Il personaggio di Olimpia, contessa d’Olanda, fa tutt’uno nel poema ariostesco col tema delle armi da fuoco, ripudiate dal poeta che nostalgicamente vede in esse il tramonto delle virtù cavalleresche. È ancora, quella di Olimpia, una delicata storia d’amore che s’intreccia con un personaggio obliquo, tessitore di inganni.
Per fedeltà all’amato Bireno, la contessa rifiuta infatti di sposare Arbante, figlio di Cimosco re di Frisia; quest’ultimo, offeso, dichiara guerra all’Olanda e ne esce vincitore in virtù di un’arma fin allora sconosciuta, che ha un rumore come di tuono e un effetto devastante e mortale, capace com’è di trapassare le corazze e di colpire ingannevolmente da lontano: l’archibugio.
Costretta così a sposare Arbante, Olimpia lo uccide la prima notte di nozze e fugge. Ma Cimosco minaccia di togliere la vita a Bireno, fatto suo prigioniero, se la ragazza non si consegnerà a lui. Olimpia chiede allora ad Orlando di farsi garante dello scambio, perché, una volta che lei sia nelle mani di Cimosco, questi non rifiuti di liberare Bireno:
“…sì che quando io sarò uccisa,
morrò contenta, poi che la mia morte
avrà dato la vita al mio consorte”.
(C. IX, 54)
Orlando allora
“…le promise, e la sua fè le diede
che faria più di quel ch’ella gli chiede.

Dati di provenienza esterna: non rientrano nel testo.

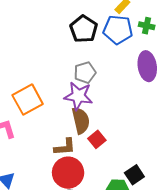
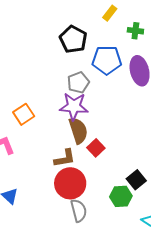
blue pentagon: (118, 30) -> (107, 60), moved
orange square: (28, 100) -> (24, 114), size x0.7

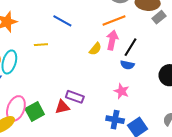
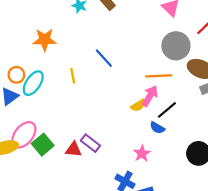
yellow line: (41, 45) -> (73, 76), turned 64
yellow semicircle: (95, 49) -> (138, 105), moved
green square: (35, 112) -> (43, 145), turned -30

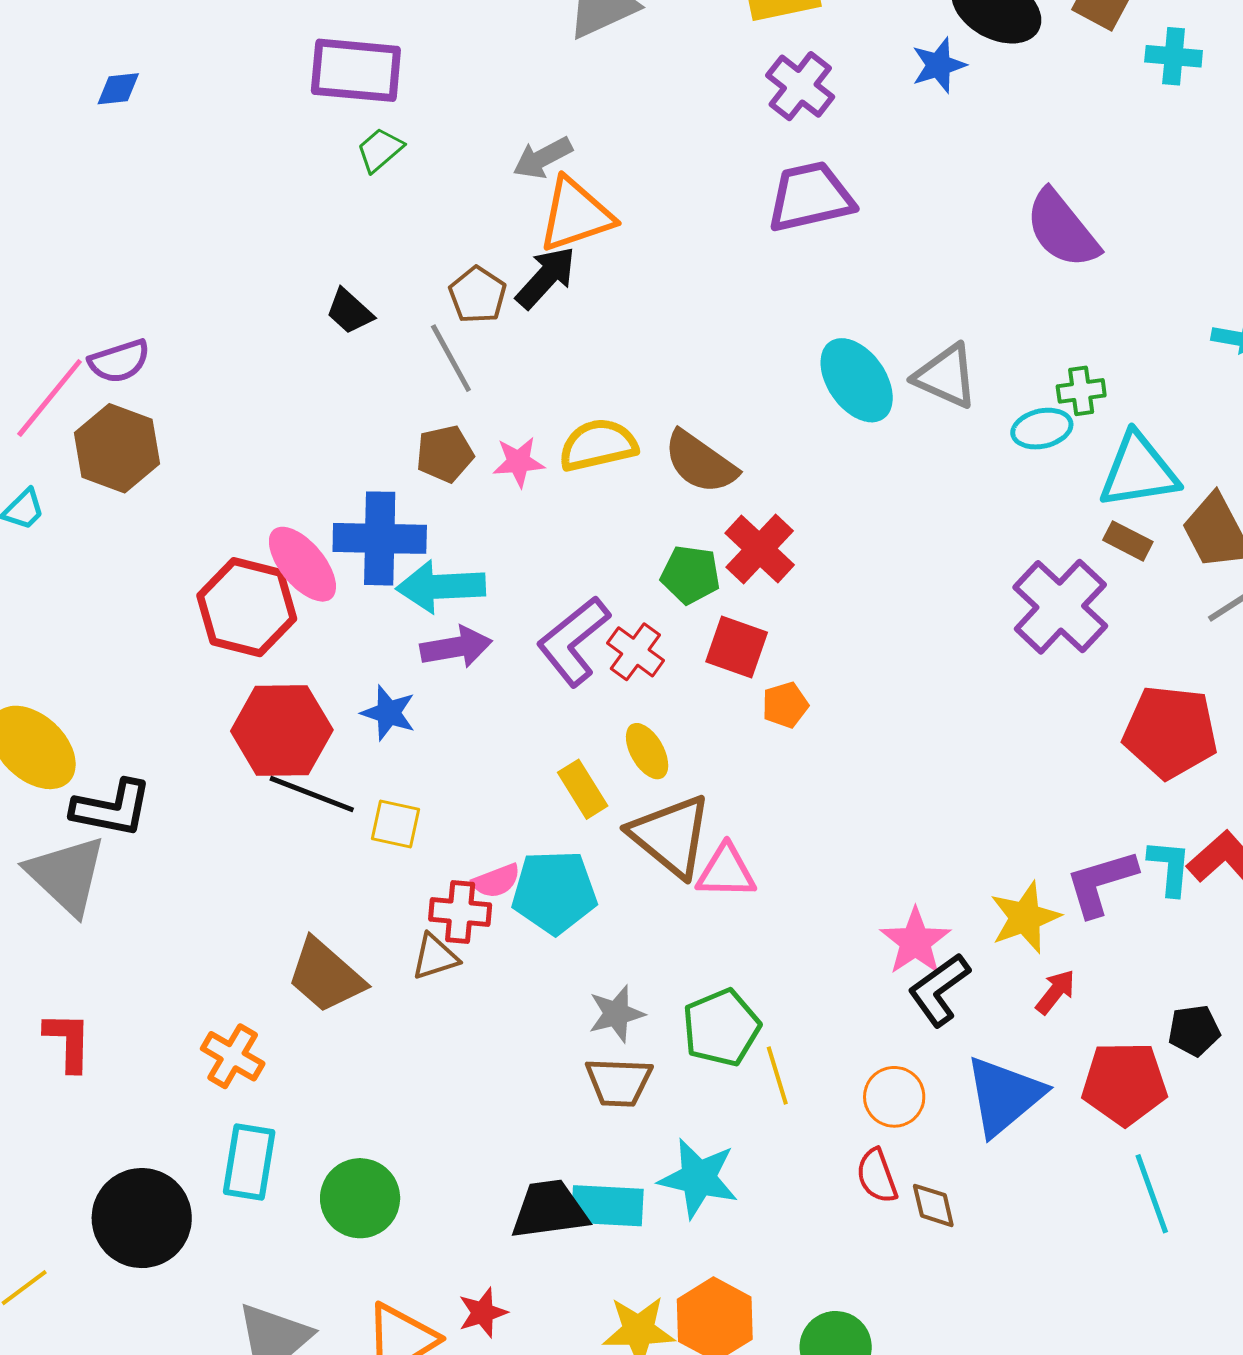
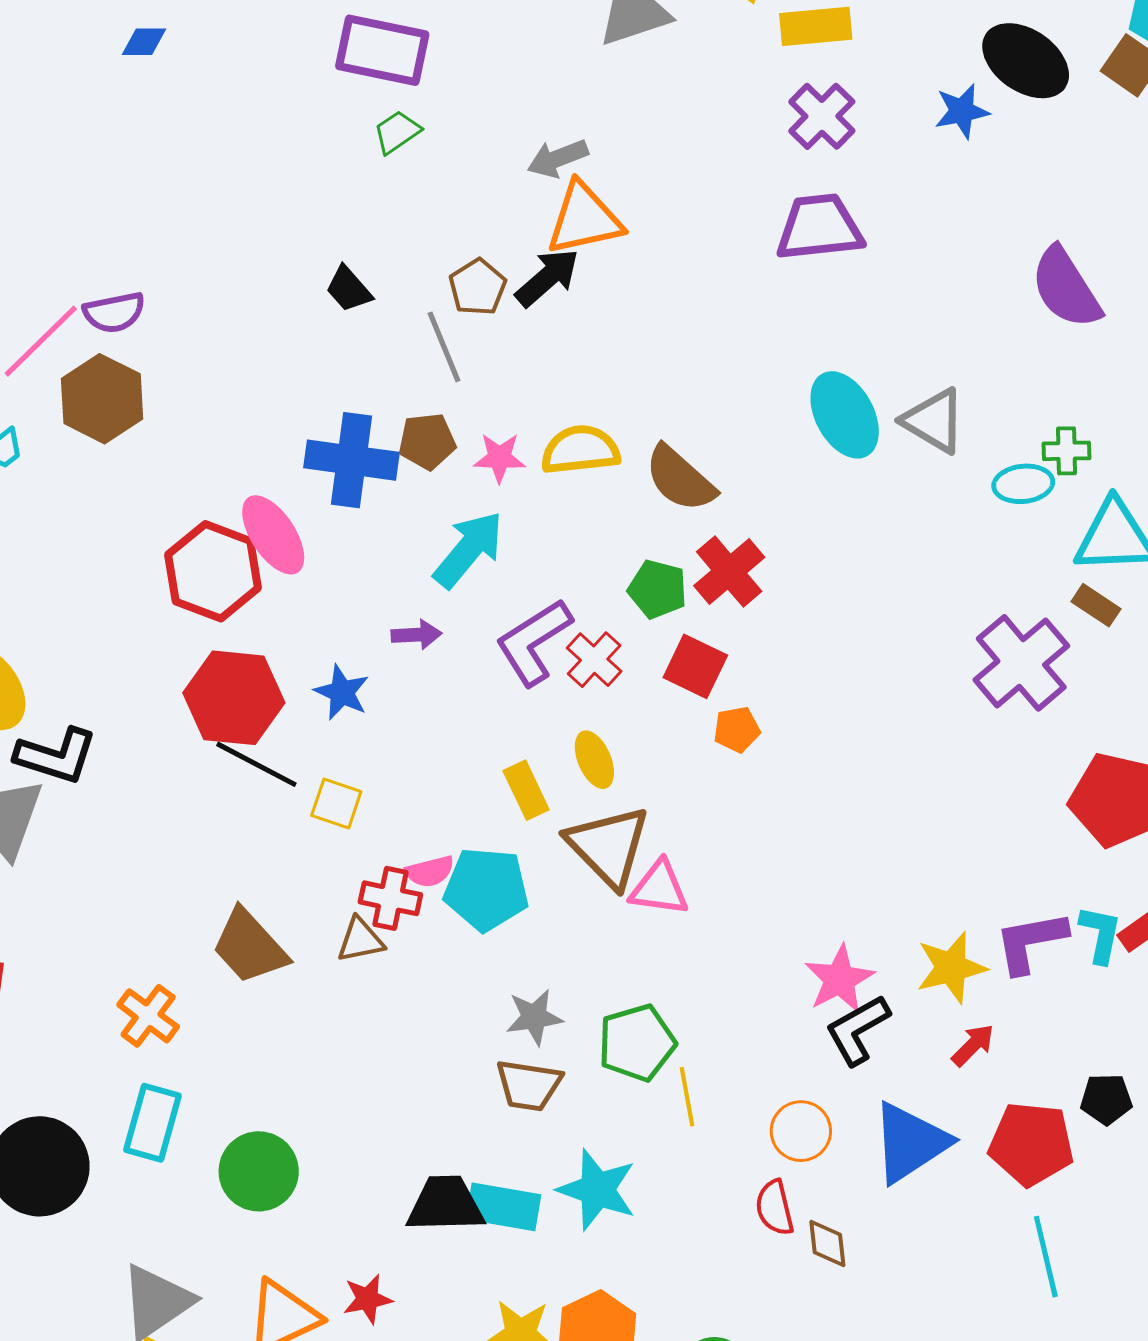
blue cross: (380, 538) -> (352, 460), moved
cyan arrow: (441, 587) -> (469, 549), moved, turned 126
purple arrow: (456, 647) -> (417, 635), size x0.7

Non è sua intenzion ch’ella in man vada
del suo nimico per salvar Bireno:
ben salverà amendui, se la sua spada
e l’usato valor non gli vien meno”.
(C. IX, 57-58)
Orlando sfida a singolar tenzone Cimosco, che in spregio alle virtù cavalleresche non disdegna di ricorrere a tranelli pur di prevalere:
“D’una in altra via si leva ratto
di vista al paladin; ma indugia poco,
che torna con nuove armi; che s’ha fatto
portare intanto il cavo ferro e il fuoco:
e dietro un canto postosi di piatto,
l’attende, come il cacciator al loco,
coi cani armati e con lo spiedo, attende
il fier cingial che ruinoso scende”.
(C. IX, 73)
Ma neppure l’uso del tremendo archibugio serve a volgere lo scontro a suo favore: Cimosco viene ucciso e Olimpia può riabbracciare l’amato Bireno:
“Lungo sarebbe a ricontarvi quanto
lei Bireno accarezzi, ed ella lui;
quai grazie al conte rendano ambidui”.